Доска Дионисия. Антикварный роман-житие в десяти клеймах - Алексей Смирнов фон Раух
Шиманский-Синяков перекосил лицо, замычал:
– М-э-э… мэ-э-э… э-ээ… гээ… – при этом задергал руками и скорчил нарочито идиотическое лицо. Не понравилось. Вам все миленьким готовенькое на подносе подавай. Историки! Искусствоведы! Налетели молодые, любознательные, напористые, заново храмы, имения отстраивают, возят иностранцев, ходят с указками, а их, чьими жертвованиями воздвигались эти храмы, чьи вкусы выполнялись архитекторами, строившими для них дворцы, их полностью списали на свалку. Исторический анахронизм! Некрасиво, очень некрасиво. Для этого мы, дворяне, Российскую империю создавали, чтобы о нас говорили как о вымерших динозаврах? Жаль! Ох, жаль, что не оставили мы после Октября им пустую, выжженную землю. Строили бы свой земной рай на ровном, как бильярдное поле, месте.
Он протянул пачку фотографий Анне Петровне, проблеяв апоплексически: «Мэ-э-эрси!» и показав руками, что он ничем не может быть полезен.
Опытным взглядом музейщика Анна Петровна увидела в этой комнате много интересного, но в основном из новейшей истории. Французский стальной шлем времен Первой мировой войны, на ковре над тахтой – прекрасные кавказские и офицерские клинки, много книг советских изданий по истории. Это все может быть у любознательного преподавателя истории и одновременно – у бывшего офицера Шиманского, вспоминающего былые битвы и походы.

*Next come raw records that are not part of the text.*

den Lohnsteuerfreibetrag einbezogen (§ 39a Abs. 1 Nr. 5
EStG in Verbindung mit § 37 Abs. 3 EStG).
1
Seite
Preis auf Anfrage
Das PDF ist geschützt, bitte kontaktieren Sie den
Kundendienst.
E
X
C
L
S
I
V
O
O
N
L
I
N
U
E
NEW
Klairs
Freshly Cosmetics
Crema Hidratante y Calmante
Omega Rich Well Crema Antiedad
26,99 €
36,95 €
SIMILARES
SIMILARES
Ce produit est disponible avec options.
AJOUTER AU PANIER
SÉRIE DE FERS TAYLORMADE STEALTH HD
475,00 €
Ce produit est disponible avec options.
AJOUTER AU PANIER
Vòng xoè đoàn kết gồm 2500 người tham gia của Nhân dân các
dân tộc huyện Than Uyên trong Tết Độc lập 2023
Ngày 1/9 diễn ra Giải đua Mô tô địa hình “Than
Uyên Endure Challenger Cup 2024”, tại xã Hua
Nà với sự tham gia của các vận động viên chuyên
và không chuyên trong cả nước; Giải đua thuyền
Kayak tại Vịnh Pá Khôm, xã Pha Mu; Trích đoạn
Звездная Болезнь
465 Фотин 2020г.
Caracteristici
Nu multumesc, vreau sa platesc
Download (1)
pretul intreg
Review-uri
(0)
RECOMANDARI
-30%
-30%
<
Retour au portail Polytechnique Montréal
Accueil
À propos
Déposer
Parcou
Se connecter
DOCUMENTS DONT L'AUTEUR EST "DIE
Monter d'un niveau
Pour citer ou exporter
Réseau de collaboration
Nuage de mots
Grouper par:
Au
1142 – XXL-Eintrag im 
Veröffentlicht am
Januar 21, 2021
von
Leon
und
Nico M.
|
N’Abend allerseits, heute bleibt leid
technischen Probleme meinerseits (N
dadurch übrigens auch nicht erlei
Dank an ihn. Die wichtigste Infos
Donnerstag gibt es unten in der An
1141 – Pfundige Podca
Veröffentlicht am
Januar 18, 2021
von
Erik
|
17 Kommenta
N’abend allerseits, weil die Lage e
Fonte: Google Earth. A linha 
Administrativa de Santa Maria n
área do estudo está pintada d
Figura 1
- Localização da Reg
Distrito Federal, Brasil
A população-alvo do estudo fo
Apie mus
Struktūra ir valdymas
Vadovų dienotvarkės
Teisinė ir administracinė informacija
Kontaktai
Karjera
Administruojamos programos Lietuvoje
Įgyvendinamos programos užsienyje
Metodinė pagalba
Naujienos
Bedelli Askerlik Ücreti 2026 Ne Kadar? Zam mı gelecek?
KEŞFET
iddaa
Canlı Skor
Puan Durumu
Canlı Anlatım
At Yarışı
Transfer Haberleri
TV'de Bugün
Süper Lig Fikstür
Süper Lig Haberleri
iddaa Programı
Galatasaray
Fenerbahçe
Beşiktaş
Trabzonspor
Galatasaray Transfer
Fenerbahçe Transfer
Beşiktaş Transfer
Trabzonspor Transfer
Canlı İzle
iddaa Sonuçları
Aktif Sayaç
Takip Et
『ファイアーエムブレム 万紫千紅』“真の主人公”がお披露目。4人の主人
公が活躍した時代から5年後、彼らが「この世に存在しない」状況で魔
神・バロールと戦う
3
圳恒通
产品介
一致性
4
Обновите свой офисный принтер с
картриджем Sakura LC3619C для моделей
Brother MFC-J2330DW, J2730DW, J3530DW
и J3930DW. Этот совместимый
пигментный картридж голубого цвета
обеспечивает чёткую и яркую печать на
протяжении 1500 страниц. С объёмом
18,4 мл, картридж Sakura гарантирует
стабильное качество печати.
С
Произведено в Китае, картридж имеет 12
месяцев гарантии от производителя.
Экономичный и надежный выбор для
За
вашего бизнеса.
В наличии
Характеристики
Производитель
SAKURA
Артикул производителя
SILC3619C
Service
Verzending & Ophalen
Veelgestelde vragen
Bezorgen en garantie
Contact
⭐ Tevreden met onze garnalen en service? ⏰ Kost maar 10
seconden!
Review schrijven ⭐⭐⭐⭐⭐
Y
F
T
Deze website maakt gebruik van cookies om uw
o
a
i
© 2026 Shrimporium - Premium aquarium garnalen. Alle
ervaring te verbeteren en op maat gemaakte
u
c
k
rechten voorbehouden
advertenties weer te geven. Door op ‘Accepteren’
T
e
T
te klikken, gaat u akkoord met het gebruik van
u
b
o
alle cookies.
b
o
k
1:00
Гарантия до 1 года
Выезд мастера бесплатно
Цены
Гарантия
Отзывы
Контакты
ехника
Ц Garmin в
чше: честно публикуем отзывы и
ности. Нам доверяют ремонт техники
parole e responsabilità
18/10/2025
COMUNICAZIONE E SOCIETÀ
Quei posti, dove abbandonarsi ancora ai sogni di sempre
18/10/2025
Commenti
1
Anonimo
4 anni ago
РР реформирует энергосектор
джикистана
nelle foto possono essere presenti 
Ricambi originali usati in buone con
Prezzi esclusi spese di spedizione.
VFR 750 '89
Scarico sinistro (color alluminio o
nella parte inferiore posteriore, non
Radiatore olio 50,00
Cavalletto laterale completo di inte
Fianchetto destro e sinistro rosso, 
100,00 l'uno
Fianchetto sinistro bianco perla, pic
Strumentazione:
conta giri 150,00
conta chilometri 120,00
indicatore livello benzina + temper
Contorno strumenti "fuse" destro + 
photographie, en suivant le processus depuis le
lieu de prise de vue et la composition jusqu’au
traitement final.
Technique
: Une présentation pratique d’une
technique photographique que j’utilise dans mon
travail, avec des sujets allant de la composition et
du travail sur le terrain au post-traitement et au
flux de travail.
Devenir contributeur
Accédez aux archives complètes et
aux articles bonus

Шаркающей походкой он галантно проводил ее до двери.
Анна Петровна обернулась к нему с последней мольбой:
– Вы больны, нездоровы, но прекрасно меня понимаете. Вы просто не хотите мне ничем помочь. Поверьте, это надо не мне, а русскому искусству.
При упоминании «русского искусства» она уловила холодно-презрительный взгляд, полный отчуждения, вражеский взгляд. Нет, с таким говорить бесполезно. Не будь он загнан историей в угол и почти при смерти, будь в его руках власть и сила, он бы заговорил с ней по-другому. Этот другой разговор она и прочла в его взгляде.
Закрыв за ней дверь, Сергей Павлович Шиманский устало повалился в глубокое кресло. Разоблачения он ждал слишком долго, и оно пришло к нему в ином облике совсем не оттуда, откуда он ждал. Ждал он крепкоскулых решительных людей, стучащих прикладами и сапогами. Мысленно он сам себя давно поставил к стенке. Было за что.
В семнадцатом году он командовал отрядом, вылавливавшим дезертиров и расстреливавшим их военно-полевым судом. Многим осужденным смерть представлялась в виде холодно-сероглазого полковника Шиманского с моноклем и стеком, играющим в бледных прозрачных тонкопалых руках.
Остановить развал фронта таким, как Шиманский, не удалось. Керенского и компанию большевики упразднили. К братьям-масонам, по его определению, «ночным радетелям-благодетелям», он относился чисто утилитарно, надеялся при их помощи сделать головокружительную и быструю военную карьеру. Был у него несомненный полководческий талант. На ящиках с песком и картах видел он постоянно многие и многие комбинации и ситуации. Талант его отмечался еще в Академии, прочили ему большую будущность, но дальше начальника штаба при выстарившемся генерале с белыми бакенбардами и белым крестом, герое русско-турецкой войны, он не продвинулся. В отличие от брата, докатившегося в своей бурной жизни, по его мнению, до гробовой монастырской доски, он был воздержан, выдержан и сух. Живое воплощение офицерской касты. В Аннет Велипольскую он был влюблен нежно, но чуть-чуть иронически и грустно-насмешливо. Ее романтизм и порывы он считал в роковые годы России по меньшей мере несвоевременными.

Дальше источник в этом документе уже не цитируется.